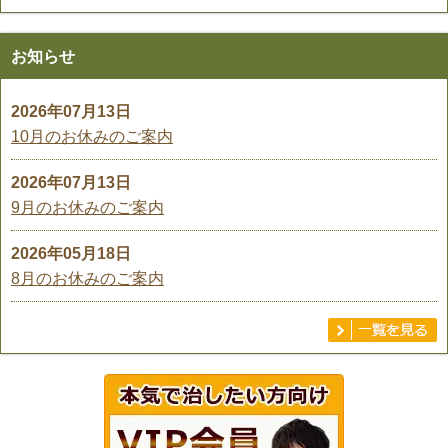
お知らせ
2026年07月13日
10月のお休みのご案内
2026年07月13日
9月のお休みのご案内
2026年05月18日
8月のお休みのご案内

Work item:
All the lines above are to be given again exactly as they read, with the pictures removed.

Response to this exercise:
お知らせ
2026年07月13日
10月のお休みのご案内
2026年07月13日
9月のお休みのご案内
2026年05月18日
8月のお休みのご案内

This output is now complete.